# Work to be completed
From the line with "regarding our services. By texting Dry Kings" through the final line below, restate each line word for word and return nothing else.

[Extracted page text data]
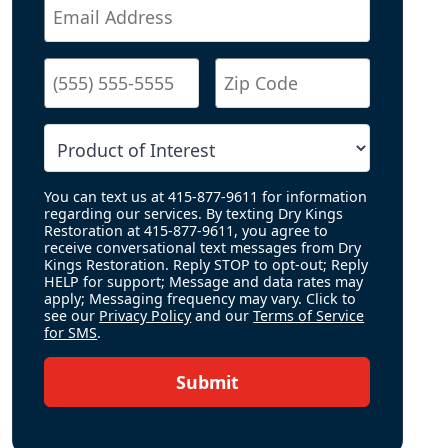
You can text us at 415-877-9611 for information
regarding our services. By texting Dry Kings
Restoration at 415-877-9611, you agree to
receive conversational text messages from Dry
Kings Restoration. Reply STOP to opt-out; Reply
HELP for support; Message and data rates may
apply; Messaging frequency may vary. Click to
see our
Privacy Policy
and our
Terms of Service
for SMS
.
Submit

# Worked solution
regarding our services. By texting Dry Kings
Restoration at 415-877-9611, you agree to
receive conversational text messages from Dry
Kings Restoration. Reply STOP to opt-out; Reply
HELP for support; Message and data rates may
apply; Messaging frequency may vary. Click to
see our
Privacy Policy
and our
Terms of Service
for SMS
.
Submit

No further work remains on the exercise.